Cognate Detection Repository
Details
This repository contains the data for two publications:
-
Challenge Dataset of Cognates and False Friend Pairs from Indian Languages (LREC 2020)
-
Harnessing Cross-lingual Features to Improve Cognate Detection for Low-resource Languages (COLING 2020)
Dataset
We release the dataset described in our LREC submission with this repository. Please find the datasets D1, D2, and D3 as described in the paper here in their respective folders.
From here, D1 and D2 can be combined to replicate our COLING 2020 experiments on Cognate Detection for Indian Languages. The ILCI Parallel corpus used for Machine Translation-based experiments described in the paper is not distributable and licenced by TDIL, Indian Government. Kindly request the parallel corpus data via the TDIL website to replicated these experiments.
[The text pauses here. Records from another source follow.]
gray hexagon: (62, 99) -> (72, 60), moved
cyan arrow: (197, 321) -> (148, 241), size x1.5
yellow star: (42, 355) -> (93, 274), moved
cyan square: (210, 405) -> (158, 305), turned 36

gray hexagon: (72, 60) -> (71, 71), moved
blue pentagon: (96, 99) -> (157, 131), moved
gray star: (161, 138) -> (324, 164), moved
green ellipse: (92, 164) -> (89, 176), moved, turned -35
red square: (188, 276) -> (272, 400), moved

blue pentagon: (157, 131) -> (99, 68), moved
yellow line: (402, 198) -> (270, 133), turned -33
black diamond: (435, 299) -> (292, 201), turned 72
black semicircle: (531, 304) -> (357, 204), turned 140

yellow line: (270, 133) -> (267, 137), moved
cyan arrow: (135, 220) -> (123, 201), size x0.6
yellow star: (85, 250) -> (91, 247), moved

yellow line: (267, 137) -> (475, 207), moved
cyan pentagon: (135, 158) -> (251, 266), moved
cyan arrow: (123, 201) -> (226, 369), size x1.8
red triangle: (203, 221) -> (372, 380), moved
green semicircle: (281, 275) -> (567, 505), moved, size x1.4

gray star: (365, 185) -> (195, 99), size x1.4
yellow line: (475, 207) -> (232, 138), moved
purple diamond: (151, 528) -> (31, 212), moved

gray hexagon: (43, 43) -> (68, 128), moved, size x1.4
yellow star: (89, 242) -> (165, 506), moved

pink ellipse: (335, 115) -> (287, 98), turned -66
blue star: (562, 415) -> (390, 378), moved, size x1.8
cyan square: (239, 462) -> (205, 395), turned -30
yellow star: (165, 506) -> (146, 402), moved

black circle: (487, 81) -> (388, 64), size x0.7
D3 is only concerning the LREC 2020 paper as it is the data which contains False Friends for Indian Languages
Citing
Please use the following citation while citing the LREC 2020 work:
@inproceedings{kanojia-etal-2020-challenge,
title = "Challenge Dataset of Cognates and False Friend Pairs from {I}ndian Languages",
author = "Kanojia, Diptesh and
Kulkarni, Malhar and
Bhattacharyya, Pushpak and
Haffari, Gholamreza",
booktitle = "Proceedings of the 12th Language Resources and Evaluation Conference",
month = may,
year = "2020",
address = "Marseille, France",
publisher = "European Language Resources Association",
url = "https://aclanthology.org/2020.lrec-1.378",
pages = "3096--3102",
abstract = "Cognates are present in multiple variants of the same text across different languages (e.g., {``}hund{''} in German and {``}hound{''} in the English language mean {``}dog{''}). They pose a challenge to various Natural Language Processing (NLP) applications such as Machine Translation, Cross-lingual Sense Disambiguation, Computational Phylogenetics, and Information Retrieval. A possible solution to address this challenge is to identify cognates across language pairs. In this paper, we describe the creation of two cognate datasets for twelve Indian languages namely Sanskrit, Hindi, Assamese, Oriya, Kannada, Gujarati, Tamil, Telugu, Punjabi, Bengali, Marathi, and Malayalam. We digitize the cognate data from an Indian language cognate dictionary and utilize linked Indian language Wordnets to generate cognate sets. Additionally, we use the Wordnet data to create a False Friends{'} dataset for eleven language pairs. We also evaluate the efficacy of our dataset using previously available baseline cognate detection approaches. We also perform a manual evaluation with the help of lexicographers and release the curated gold-standard dataset with this paper.",
language = "English",
ISBN = "979-10-95546-34-4",
}
Please use the following citation while citing the COLING 2020 work:
@inproceedings{kanojia-etal-2020-harnessing,
title = "Harnessing Cross-lingual Features to Improve Cognate Detection for Low-resource Languages",
author = "Kanojia, Diptesh and
Dabre, Raj and
Dewangan, Shubham and
Bhattacharyya, Pushpak and
Haffari, Gholamreza and
Kulkarni, Malhar",
booktitle = "Proceedings of the 28th International Conference on Computational Linguistics",
month = dec,
year = "2020",
address = "Barcelona, Spain (Online)",
publisher = "International Committee on Computational Linguistics",
url = "https://aclanthology.org/2020.coling-main.119",
doi = "10.18653/v1/2020.coling-main.119",
pages = "1384--1395",
abstract = "Cognates are variants of the same lexical form across different languages; for example {``}fonema{''} in Spanish and {``}phoneme{''} in English are cognates, both of which mean {``}a unit of sound{''}. The task of automatic detection of cognates among any two languages can help downstream NLP tasks such as Cross-lingual Information Retrieval, Computational Phylogenetics, and Machine Translation. In this paper, we demonstrate the use of cross-lingual word embeddings for detecting cognates among fourteen Indian Languages. Our approach introduces the use of context from a knowledge graph to generate improved feature representations for cognate detection. We, then, evaluate the impact of our cognate detection mechanism on neural machine translation (NMT), as a downstream task. We evaluate our methods to detect cognates on a challenging dataset of twelve Indian languages, namely, Sanskrit, Hindi, Assamese, Oriya, Kannada, Gujarati, Tamil, Telugu, Punjabi, Bengali, Marathi, and Malayalam. Additionally, we create evaluation datasets for two more Indian languages, Konkani and Nepali. We observe an improvement of up to 18{\%} points, in terms of F-score, for cognate detection. Furthermore, we observe that cognates extracted using our method help improve NMT quality by up to 2.76 BLEU. We also release our code, newly constructed datasets and cross-lingual models publicly.",
}